▸ **TASK TO COMPLETE**: Within the listing below, please show every line carrying the string "still".

▸ **RECORD EXCERPTS**:
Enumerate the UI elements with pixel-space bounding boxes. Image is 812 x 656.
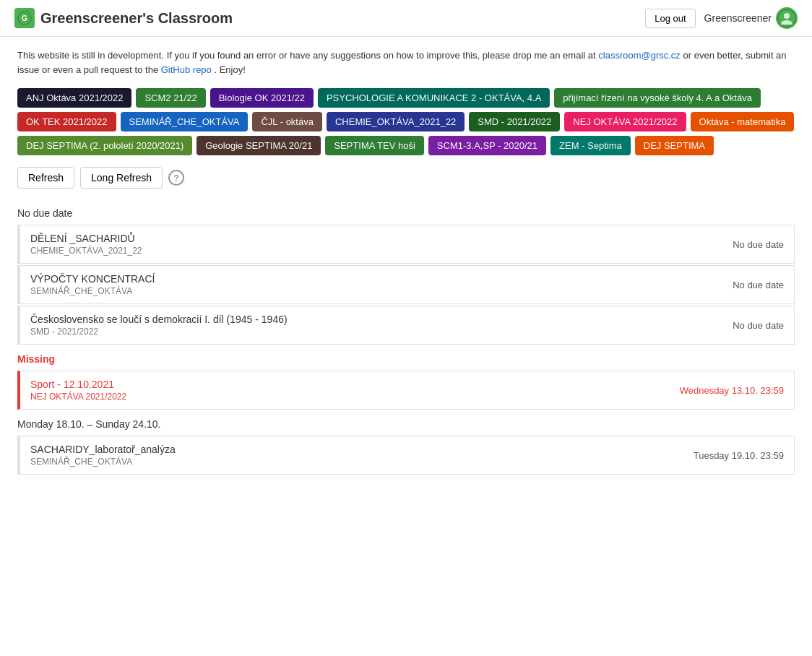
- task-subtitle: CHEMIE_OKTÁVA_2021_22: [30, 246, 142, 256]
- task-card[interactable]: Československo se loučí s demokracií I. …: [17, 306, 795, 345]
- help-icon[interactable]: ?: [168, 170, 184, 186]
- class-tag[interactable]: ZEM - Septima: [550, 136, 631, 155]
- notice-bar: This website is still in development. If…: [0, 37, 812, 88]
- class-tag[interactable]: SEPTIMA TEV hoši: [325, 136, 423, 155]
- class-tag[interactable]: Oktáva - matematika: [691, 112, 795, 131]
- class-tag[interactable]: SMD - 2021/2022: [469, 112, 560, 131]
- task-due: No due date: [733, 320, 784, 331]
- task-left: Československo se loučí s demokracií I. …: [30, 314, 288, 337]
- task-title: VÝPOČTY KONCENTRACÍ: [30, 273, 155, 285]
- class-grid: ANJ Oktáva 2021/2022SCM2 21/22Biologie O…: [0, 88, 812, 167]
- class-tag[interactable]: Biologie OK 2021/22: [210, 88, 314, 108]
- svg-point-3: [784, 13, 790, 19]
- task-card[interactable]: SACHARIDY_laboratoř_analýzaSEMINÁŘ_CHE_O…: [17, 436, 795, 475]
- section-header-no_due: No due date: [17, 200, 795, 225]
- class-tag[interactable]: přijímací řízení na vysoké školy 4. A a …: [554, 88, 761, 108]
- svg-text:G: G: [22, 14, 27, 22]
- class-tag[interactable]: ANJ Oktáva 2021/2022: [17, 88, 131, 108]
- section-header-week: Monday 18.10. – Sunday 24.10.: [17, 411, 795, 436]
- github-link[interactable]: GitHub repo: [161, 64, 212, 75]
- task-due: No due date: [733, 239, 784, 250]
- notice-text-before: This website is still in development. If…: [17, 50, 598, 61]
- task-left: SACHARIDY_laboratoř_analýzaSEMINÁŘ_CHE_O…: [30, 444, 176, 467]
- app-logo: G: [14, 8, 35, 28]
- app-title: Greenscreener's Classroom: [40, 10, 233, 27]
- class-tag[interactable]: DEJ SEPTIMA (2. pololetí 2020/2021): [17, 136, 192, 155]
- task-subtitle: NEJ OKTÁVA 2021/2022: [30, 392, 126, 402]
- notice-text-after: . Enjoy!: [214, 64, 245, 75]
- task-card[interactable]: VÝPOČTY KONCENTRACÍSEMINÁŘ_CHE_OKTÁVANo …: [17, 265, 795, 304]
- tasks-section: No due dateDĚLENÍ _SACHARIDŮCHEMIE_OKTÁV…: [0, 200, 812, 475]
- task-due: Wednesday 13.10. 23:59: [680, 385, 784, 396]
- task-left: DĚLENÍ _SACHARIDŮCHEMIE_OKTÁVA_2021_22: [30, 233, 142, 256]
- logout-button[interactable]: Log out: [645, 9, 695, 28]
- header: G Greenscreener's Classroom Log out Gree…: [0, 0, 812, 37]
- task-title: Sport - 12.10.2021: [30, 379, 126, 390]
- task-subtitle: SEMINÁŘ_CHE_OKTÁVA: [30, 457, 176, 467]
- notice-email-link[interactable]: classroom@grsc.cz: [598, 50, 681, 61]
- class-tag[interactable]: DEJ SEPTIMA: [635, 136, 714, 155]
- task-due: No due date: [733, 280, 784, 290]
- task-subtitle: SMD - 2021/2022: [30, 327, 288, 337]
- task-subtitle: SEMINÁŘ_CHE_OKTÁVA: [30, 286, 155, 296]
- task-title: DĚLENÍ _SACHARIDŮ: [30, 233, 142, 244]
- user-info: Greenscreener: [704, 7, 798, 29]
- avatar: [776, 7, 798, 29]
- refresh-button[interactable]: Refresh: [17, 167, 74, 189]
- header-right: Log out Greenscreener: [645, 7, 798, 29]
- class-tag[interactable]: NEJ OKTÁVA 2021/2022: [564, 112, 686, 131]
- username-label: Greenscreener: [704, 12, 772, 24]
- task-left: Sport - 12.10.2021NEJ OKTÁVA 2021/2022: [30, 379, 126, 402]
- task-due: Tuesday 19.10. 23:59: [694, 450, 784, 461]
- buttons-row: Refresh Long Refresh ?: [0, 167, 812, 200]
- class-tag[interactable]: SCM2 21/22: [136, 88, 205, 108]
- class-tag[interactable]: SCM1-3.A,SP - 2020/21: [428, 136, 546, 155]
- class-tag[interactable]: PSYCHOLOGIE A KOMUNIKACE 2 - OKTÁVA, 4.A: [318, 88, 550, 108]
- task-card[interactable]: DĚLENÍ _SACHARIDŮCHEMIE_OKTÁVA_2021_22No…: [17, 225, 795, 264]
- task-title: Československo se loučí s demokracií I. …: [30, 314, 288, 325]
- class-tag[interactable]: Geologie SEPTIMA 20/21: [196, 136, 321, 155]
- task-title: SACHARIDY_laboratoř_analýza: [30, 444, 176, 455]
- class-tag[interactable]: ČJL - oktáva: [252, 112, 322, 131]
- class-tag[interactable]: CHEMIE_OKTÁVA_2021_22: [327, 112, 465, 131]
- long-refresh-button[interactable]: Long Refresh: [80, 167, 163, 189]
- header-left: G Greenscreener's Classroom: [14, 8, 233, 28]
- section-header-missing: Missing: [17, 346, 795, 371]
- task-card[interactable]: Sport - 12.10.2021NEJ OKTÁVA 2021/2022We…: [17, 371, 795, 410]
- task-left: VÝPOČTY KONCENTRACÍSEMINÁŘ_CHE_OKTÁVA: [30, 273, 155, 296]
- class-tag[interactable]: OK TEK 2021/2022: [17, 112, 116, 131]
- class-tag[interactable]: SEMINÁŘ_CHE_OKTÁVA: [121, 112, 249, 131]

▸ **TASK RESULT**:
- notice-bar: This website is still in development. If…: [0, 37, 812, 88]
- notice-text-before: This website is still in development. If…: [17, 50, 598, 61]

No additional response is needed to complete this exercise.